* [What to produce]:
Beneath this task are records; print exactly the stretch of them from the line with "аккуратное нанесение обоев, что обеспечив" through the line with "Une fois votre", both ends included.

* [Material shown]:
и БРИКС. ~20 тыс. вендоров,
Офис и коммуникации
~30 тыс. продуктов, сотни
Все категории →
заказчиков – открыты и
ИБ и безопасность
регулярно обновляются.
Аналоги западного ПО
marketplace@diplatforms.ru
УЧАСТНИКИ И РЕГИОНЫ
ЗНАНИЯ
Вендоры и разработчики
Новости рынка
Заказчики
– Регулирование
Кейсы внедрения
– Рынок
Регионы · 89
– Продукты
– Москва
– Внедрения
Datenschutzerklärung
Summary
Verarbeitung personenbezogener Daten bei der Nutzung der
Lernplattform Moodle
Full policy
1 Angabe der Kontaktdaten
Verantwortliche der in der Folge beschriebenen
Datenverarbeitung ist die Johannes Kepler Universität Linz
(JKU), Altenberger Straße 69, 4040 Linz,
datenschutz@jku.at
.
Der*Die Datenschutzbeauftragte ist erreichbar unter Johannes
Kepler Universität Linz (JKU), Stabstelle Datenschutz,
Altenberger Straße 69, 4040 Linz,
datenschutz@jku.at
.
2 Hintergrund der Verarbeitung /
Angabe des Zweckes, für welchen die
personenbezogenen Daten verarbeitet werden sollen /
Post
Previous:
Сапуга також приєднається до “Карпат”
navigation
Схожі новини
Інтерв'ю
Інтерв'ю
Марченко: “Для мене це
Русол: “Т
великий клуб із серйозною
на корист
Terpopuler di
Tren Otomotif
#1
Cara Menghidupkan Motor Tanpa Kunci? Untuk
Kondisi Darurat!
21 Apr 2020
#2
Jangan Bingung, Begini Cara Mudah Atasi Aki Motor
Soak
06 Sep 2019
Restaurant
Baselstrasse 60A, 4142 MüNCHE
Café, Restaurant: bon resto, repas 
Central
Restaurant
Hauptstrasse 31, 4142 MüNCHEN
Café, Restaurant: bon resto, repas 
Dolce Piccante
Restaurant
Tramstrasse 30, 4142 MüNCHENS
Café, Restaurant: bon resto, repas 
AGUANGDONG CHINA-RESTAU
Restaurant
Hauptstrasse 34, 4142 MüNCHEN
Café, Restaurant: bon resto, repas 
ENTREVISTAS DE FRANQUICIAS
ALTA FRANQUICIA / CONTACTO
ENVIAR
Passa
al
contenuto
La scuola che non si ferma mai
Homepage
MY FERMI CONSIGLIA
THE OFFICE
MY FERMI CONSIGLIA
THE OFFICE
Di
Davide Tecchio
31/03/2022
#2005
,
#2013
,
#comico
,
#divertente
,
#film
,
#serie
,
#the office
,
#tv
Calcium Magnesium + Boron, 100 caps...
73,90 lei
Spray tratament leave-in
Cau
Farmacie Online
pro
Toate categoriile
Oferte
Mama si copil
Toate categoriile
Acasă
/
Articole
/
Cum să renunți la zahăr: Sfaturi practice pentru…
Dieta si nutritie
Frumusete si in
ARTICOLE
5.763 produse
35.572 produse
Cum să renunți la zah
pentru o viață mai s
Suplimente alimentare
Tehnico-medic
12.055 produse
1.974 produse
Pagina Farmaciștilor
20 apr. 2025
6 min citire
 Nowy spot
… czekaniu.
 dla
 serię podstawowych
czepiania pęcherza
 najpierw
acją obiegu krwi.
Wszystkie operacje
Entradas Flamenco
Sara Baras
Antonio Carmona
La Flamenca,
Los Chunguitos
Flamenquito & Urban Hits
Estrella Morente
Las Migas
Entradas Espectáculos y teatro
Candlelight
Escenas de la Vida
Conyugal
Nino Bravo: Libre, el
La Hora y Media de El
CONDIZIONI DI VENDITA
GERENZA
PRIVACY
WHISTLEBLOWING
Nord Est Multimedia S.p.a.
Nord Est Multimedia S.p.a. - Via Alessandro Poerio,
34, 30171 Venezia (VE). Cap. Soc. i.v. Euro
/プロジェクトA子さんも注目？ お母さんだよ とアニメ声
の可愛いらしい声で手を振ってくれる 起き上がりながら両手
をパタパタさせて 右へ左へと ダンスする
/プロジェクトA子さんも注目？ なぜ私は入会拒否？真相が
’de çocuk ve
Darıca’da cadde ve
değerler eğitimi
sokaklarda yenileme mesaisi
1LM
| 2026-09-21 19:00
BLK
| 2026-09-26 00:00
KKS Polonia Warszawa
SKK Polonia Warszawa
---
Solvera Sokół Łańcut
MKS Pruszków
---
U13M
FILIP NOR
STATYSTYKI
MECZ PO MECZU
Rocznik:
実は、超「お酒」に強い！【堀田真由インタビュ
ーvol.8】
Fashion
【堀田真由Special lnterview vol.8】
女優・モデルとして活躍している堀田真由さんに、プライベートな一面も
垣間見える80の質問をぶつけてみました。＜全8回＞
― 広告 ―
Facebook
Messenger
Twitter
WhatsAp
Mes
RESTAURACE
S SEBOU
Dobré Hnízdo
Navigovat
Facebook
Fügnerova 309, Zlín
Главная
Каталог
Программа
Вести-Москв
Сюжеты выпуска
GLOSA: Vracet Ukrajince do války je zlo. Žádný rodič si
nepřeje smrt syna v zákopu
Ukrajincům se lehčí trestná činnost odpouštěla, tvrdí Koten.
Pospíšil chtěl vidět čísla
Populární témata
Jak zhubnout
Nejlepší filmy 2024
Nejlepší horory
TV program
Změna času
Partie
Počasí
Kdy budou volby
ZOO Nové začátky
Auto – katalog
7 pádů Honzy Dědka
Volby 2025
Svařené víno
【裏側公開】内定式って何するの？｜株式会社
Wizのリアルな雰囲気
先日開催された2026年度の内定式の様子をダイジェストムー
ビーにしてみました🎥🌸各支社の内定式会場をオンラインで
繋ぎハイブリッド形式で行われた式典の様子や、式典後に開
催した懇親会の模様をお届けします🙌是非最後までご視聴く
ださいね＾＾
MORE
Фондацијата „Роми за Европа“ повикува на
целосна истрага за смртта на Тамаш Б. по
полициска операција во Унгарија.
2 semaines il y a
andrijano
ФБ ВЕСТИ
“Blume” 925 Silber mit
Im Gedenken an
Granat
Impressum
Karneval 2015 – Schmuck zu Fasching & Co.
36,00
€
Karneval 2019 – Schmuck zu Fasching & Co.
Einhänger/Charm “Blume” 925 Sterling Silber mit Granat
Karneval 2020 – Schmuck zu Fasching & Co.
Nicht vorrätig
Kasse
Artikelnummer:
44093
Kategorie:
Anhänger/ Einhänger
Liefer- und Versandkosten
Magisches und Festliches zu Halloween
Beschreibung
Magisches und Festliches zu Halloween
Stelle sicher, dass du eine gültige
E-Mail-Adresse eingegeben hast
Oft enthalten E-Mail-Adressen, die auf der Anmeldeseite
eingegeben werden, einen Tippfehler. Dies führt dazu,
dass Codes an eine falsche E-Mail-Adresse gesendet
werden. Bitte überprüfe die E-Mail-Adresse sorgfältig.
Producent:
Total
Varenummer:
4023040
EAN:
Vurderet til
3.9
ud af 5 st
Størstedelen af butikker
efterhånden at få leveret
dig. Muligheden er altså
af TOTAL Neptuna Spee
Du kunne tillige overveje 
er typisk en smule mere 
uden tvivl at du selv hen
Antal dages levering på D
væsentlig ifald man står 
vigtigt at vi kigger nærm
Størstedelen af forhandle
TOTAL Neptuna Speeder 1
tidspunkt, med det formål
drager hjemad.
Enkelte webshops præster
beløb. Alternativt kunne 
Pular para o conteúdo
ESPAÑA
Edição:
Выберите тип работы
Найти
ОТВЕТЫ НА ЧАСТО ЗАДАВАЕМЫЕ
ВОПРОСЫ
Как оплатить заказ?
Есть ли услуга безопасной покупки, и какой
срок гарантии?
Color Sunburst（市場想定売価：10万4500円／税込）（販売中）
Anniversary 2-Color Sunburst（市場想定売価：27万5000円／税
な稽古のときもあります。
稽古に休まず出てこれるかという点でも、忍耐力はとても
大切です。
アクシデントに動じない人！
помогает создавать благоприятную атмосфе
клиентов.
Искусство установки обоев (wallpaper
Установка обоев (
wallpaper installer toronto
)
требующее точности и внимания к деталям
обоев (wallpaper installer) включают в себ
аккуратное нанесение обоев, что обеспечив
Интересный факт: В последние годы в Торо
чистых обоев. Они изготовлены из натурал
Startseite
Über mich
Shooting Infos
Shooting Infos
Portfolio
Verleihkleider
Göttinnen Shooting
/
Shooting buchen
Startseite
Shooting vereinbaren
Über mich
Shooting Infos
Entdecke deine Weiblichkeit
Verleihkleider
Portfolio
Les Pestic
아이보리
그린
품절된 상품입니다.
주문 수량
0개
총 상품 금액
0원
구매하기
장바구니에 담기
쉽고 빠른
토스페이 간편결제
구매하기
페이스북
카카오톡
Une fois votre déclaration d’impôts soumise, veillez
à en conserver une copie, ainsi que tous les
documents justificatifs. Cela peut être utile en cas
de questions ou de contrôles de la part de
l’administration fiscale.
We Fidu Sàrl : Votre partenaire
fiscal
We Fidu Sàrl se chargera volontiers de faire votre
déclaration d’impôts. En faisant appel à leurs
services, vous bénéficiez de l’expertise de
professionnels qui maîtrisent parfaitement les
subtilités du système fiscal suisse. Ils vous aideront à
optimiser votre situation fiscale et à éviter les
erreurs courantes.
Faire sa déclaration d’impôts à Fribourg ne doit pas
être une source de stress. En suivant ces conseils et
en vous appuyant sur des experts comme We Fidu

* [Expected answer]:
аккуратное нанесение обоев, что обеспечив
Интересный факт: В последние годы в Торо
чистых обоев. Они изготовлены из натурал
Startseite
Über mich
Shooting Infos
Shooting Infos
Portfolio
Verleihkleider
Göttinnen Shooting
/
Shooting buchen
Startseite
Shooting vereinbaren
Über mich
Shooting Infos
Entdecke deine Weiblichkeit
Verleihkleider
Portfolio
Les Pestic
아이보리
그린
품절된 상품입니다.
주문 수량
0개
총 상품 금액
0원
구매하기
장바구니에 담기
쉽고 빠른
토스페이 간편결제
구매하기
페이스북
카카오톡
Une fois votre déclaration d’impôts soumise, veillez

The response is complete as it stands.